People Database

Last updated: April 27, 2026

Rally’s People Database is your entire research participant database. It holds all the people you plan to contact, have contacted in the past, or need to avoid contacting for research. The database is organized by populations to make recruiting and participant management easier.

Overall Guidance for Building Your People Database

When building a research participant database, focus on quality over quantity. While it is tempting to import every customer or user from your CRM, doing so often leads to a "noisy" database that increases administrative overhead and participant fatigue.
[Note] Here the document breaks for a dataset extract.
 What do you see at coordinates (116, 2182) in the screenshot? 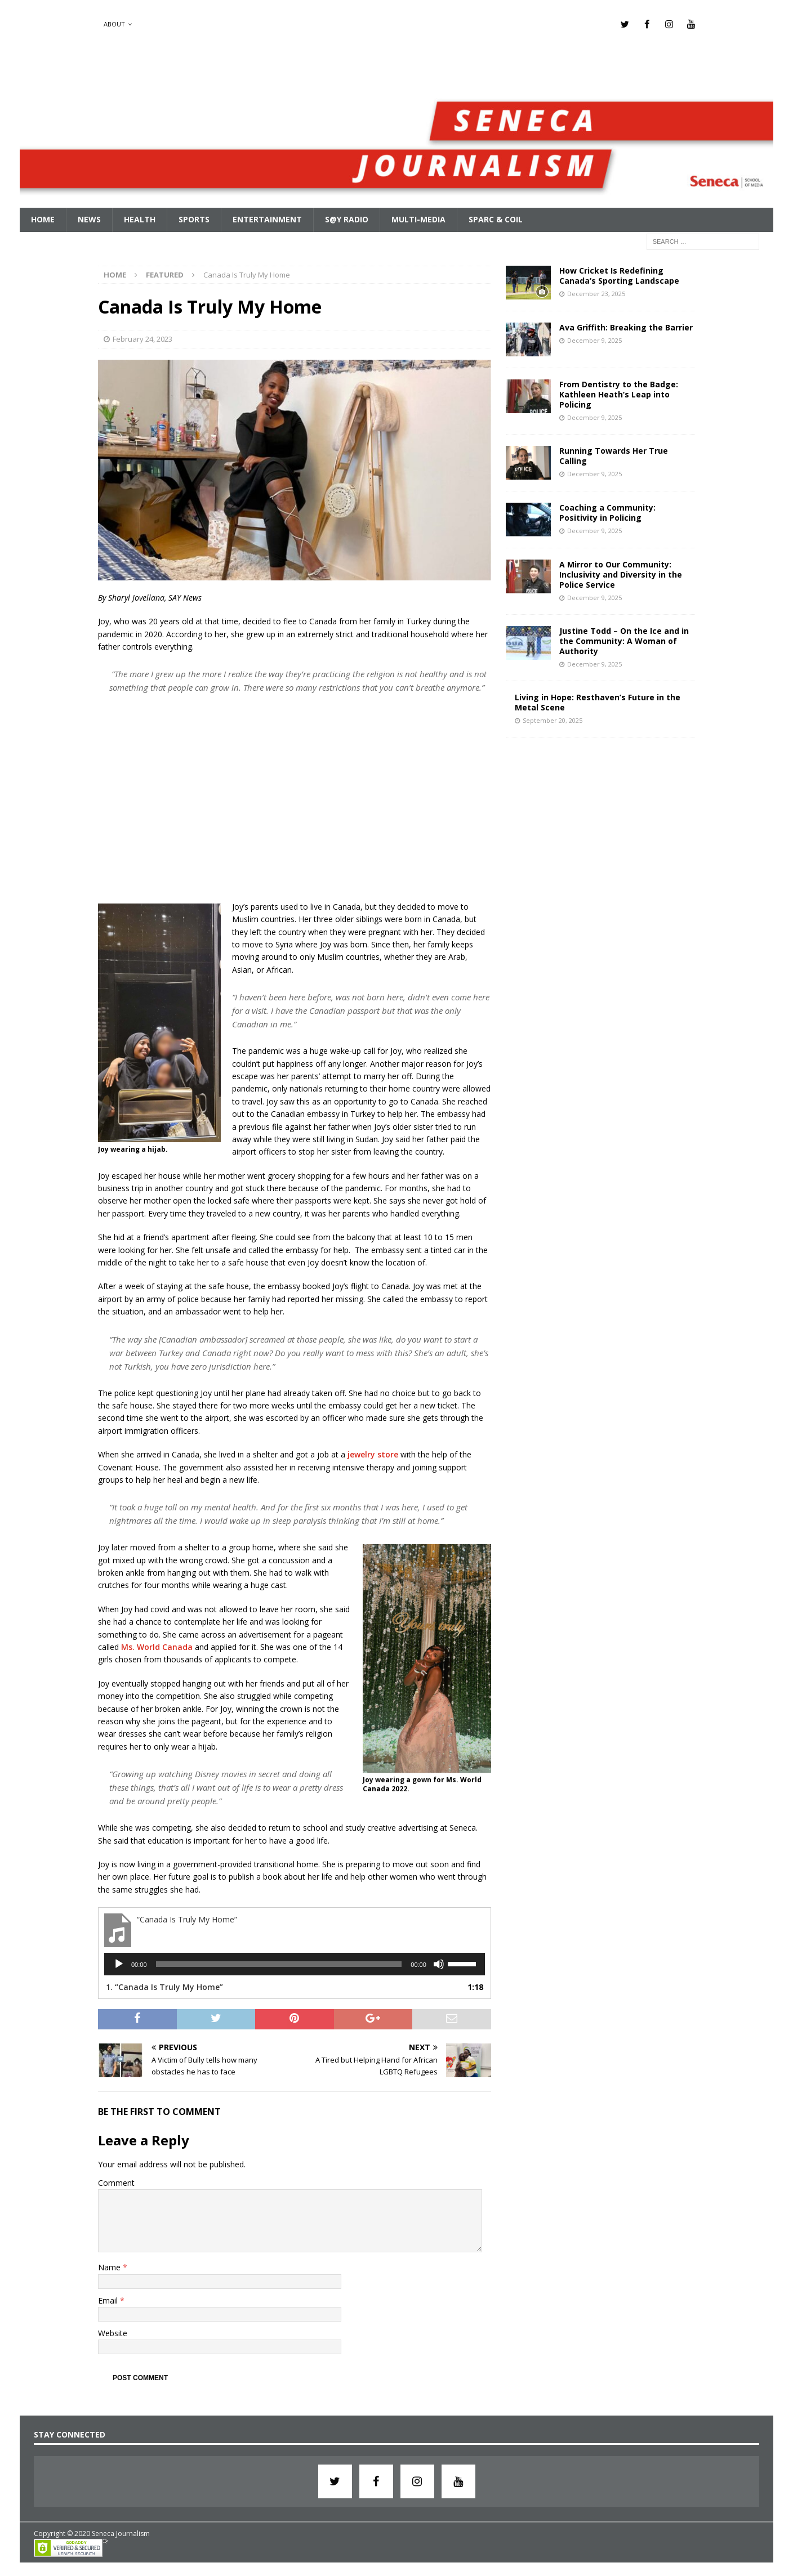
I see `Comment` at bounding box center [116, 2182].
Use the mindset of "curating a community for insight.” Rather than including all users, prioritize individuals who can provide the most actionable feedback and that you need to target the most for research.

Who to Include: High-Signal Profiles

A high-signal profile typically meets one or more of these criteria:

  • Opted-In Advocates: Only include people who have explicitly consented to be contacted for research. This increases "show rates" (often >95% for dedicated panels) and ensures legal compliance.

  • The Power Users (and Churned Users): Include those at the extreme ends of your product lifecycle. Power users help identify advanced feature needs, while churned or "at-risk" users provide the most critical data on pain points and competitors.

  • Ideal Customer Profile (ICP): Focus on users who match the strategic direction of the business. If the company is moving upmarket to enterprise, prioritize decision-makers over smaller account users.

  • Niche Roles: In B2B contexts, prioritize "hard-to-find" roles (e.g., CEOs, DevOps Engineers, or specialized Surgeons). These individuals are your most valuable research assets because they cannot be easily replaced by external panels.

Look at the research recruitment needs you will have for the upcoming year to prioritize who you need to target to build your Rally People Database.

Where to Find High-Signal Candidates

A common mistake is treating the research database as a mirror of the entire customer base. To locate "high-signal" candidates, you must look beyond basic demographics (who they are) and focus on behavioral and transactional data (what they do). High-signal users are those whose actual product usage suggests they have a deep "need" or a specific "pain point" that your research aims to solve.

Here are the key sources, data categories and specific attributes to examine:

Product Engagement Data

This data identifies your most (and least) active users, helping you target either "Power Users" for advanced feature feedback or "At-Risk Users" for churn research.

  • Recency (Last Login/Action): Prioritize users who have used the product within the last 30 days to ensure their feedback is fresh.

  • Frequency (DAU/MAU): Identify Daily Active Users (DAU) for usability testing or Weekly/Monthly Active Users for general feedback.

  • Breadth of Use: Look for users who use a wide variety of features vs. those who only use one specific tool. This helps in understanding "Feature Discoverability."

Feature-Specific Events

If you are researching a specific part of your product, examine "Event Data" to find people who have interacted with that specific workflow.

  • Success Events: Users who successfully completed a key task (e.g., "Exported a Report," "Added a Team Member").

  • Friction Signals: Look for "Rage Clicks," multiple refreshes, or users who started a workflow but didn't finish it (Funnel Drop-off). These are your highest-signal candidates for usability improvements.

  • New Feature Adoption: Target the "Early Adopters" who tried a newly released feature within the first 48 hours.

Transactional & Account Data

This data provides the business context behind the user, which is vital for B2B research or pricing studies.

  • Plan Type/Tier: Segment by "Free," "Professional," or "Enterprise" to ensure your feedback aligns with your revenue goals.

  • Tenure: Distinguish between "New Customers" (for onboarding research) and "Long-term Loyalists" (for brand sentiment).

  • Spend/Lifetime Value (LTV): High-spend customers are critical for "Strategic Roadmap" interviews, while low-spend or "shrinking" accounts are great for identifying competitive threats.

Self-Reported / Attitudinal Data

If you have access to existing feedback loops, use them to pre-filter for "Expressive" participants.

  • NPS/CSAT Scores: Use "Promoters" (Score 9-10) for advocacy and "Detractors" (Score 0-6) for critical problem-solving.

  • Support Ticket Volume: Users who contact support frequently are often highly motivated to see the product improve and have a list of specific pain points ready to share.

  • Event Attendance: Attendees of your organization’s events can be good candidates for research because they have moved beyond passive usage into active brand engagement or interested non-users.